**What the task asks**
For this exercise, print all of the entries exactly as given.

**Data provided**
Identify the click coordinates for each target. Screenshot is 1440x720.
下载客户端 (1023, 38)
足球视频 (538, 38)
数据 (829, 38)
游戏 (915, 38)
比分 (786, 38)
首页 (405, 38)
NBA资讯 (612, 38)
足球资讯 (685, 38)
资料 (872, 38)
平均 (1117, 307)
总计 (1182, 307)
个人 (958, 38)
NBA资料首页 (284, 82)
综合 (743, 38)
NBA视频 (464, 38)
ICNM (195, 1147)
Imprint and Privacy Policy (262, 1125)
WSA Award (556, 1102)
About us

**Answer for the task**
Identify the click coordinates for each target. Screenshot is 1440x720.
下载客户端 (1023, 38)
足球视频 (538, 38)
数据 (829, 38)
游戏 (915, 38)
比分 (786, 38)
首页 (405, 38)
NBA资讯 (612, 38)
足球资讯 (685, 38)
资料 (872, 38)
平均 (1117, 307)
总计 (1182, 307)
个人 (958, 38)
NBA资料首页 (284, 82)
综合 (743, 38)
NBA视频 (464, 38)
ICNM (195, 1147)
Imprint and Privacy Policy (262, 1125)
WSA Award (556, 1102)
About us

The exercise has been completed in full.